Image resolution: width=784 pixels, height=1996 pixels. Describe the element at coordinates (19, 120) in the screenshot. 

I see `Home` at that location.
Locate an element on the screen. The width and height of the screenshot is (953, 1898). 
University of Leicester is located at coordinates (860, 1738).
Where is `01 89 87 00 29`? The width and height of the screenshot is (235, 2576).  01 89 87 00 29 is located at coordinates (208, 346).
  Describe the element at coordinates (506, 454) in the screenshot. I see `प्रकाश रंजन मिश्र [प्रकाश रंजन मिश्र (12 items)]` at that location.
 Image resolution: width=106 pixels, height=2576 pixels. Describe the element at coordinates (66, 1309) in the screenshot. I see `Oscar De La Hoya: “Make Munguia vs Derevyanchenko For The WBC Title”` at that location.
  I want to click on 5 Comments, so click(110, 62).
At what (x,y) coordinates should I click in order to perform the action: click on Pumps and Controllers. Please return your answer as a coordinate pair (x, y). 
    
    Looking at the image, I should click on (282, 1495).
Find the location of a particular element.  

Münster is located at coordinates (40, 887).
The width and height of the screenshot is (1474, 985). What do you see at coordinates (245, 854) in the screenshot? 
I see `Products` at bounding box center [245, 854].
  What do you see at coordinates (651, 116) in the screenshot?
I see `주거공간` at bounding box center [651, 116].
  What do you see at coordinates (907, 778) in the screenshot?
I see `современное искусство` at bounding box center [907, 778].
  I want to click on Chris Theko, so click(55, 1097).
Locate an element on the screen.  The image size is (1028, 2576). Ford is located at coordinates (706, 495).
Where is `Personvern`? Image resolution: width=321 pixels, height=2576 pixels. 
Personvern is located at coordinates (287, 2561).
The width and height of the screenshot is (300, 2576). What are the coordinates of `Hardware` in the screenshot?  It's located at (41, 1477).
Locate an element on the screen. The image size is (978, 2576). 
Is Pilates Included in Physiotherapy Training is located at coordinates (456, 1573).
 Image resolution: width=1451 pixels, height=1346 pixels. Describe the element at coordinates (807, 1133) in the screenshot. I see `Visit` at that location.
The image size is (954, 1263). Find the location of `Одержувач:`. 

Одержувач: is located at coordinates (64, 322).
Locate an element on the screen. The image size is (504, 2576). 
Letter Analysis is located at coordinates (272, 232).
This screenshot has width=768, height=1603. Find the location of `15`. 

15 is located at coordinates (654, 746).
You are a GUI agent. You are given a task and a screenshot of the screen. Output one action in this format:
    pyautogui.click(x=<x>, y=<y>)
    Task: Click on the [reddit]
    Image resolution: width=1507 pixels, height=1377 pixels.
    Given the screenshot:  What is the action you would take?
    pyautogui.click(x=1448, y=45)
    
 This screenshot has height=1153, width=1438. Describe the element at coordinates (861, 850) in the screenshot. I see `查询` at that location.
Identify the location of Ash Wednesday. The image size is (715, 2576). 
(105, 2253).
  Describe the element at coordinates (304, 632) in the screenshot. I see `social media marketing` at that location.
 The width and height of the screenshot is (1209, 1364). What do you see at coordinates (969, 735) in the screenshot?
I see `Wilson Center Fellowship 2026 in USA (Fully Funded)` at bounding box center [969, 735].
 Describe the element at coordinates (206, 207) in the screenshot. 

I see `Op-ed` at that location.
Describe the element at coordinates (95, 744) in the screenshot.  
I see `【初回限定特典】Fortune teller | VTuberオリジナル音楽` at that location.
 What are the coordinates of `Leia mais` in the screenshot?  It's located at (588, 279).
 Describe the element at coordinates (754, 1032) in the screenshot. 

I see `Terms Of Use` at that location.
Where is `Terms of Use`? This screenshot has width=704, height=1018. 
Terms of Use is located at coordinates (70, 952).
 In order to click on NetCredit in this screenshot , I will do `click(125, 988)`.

----------------

== Exercise details ==
The required output is each line from the one with "Describe the element at coordinates (754, 1032)" through the end of the material above, repeated exactly with both ends included.

== Solution to this exercise ==
 Describe the element at coordinates (754, 1032) in the screenshot. 

I see `Terms Of Use` at that location.
Where is `Terms of Use`? This screenshot has width=704, height=1018. 
Terms of Use is located at coordinates (70, 952).
 In order to click on NetCredit in this screenshot , I will do `click(125, 988)`.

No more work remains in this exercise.